10.3390/vaccines9060624 ◽

2021 ◽

Vol 9 (6) ◽

pp. 624

Author(s):

Laura M. Stephens ◽

Steven M. Varga

Keyword(s):

Respiratory Syncytial Virus ◽

Disease Burden ◽

Elderly Population ◽

Vaccine Development ◽

The Elderly ◽

The United States ◽

Susceptible Population ◽

Age Related ◽

Syncytial Virus ◽

Tract Infections

Respiratory syncytial virus (RSV) is most commonly associated with acute lower respiratory tract infections in infants and children. However, RSV also causes a high disease burden in the elderly that is often under recognized. Adults >65 years of age account for an estimated 80,000 RSV-associated hospitalizations and 14,000 deaths in the United States annually.
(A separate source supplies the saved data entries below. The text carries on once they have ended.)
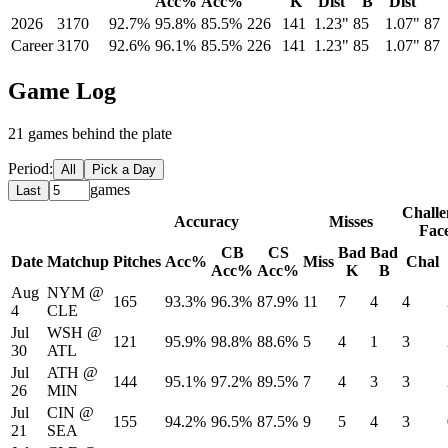
Acc%
Acc%
K
Dist
B
Dist
2026
3170
92.7%
95.8%
85.5%
226
141
1.23"
85
1.07"
87
Career
3170
92.6%
96.1%
85.5%
226
141
1.23"
85
1.07"
87
Game Log
21
game
s
behind the plate
Period:
All
Pick a Day
games
Last
Challe
Accuracy
Misses
Fac
CB
CS
Bad
Bad
Date
Matchup
Pitches
Acc%
Miss
Chal
Acc%
Acc%
K
B
Aug
NYM
@
165
93.3%
96.3%
87.9%
11
7
4
4
4
CLE
Jul
WSH
@
121
95.9%
98.8%
88.6%
5
4
1
3
30
ATL
Jul
ATH
@
144
95.1%
97.2%
89.5%
7
4
3
3
26
MIN
Jul
CIN
@
155
94.2%
96.5%
87.5%
9
5
4
3
21
SEA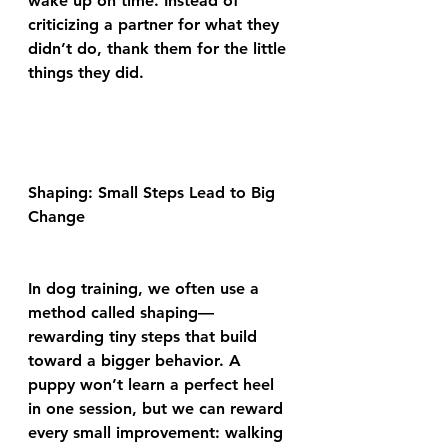
wake up on time. Instead of 
criticizing a partner for what they 
didn’t do, thank them for the little 
things they did.
Shaping: Small Steps Lead to Big 
Change
In dog training, we often use a 
method called shaping—
rewarding tiny steps that build 
toward a bigger behavior. A 
puppy won’t learn a perfect heel 
in one session, but we can reward 
every small improvement: walking 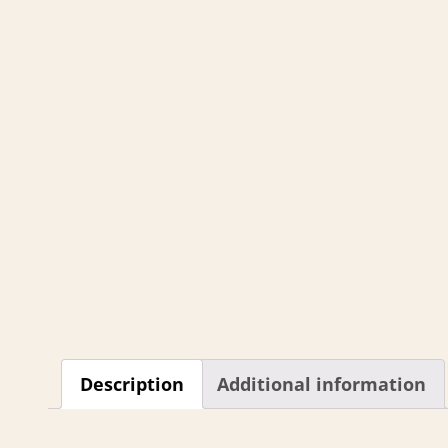
Description
Additional information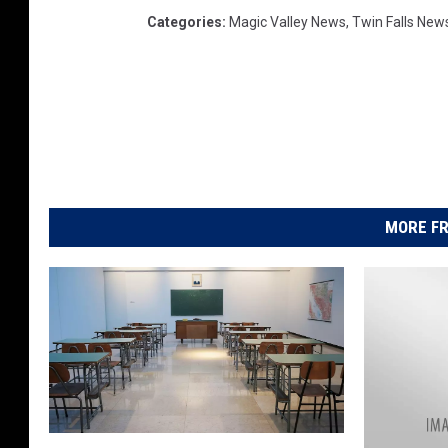
Categories
:
Magic Valley News
,
Twin Falls New
MORE FR
I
RSV infection in aged individuals can result in more severe disease symptoms including pneumonia and bronchiolitis. Given the large disease burden caused by RSV in the aged, this population remains an important target for vaccine development. Aging results in lowered immune responsiveness characterized by impairments in both innate and adaptive immunity. This immune senescence poses a challenge when developing a vaccine targeting elderly individuals. An RSV vaccine tailored towards an elderly population will need to maximize the immune response elicited in order to overcome age-related defects in the immune system. In this article, we review the hurdles that must be overcome to successfully develop an RSV vaccine for use in the elderly, and discuss the vaccine candidates currently being tested in this highly susceptible population.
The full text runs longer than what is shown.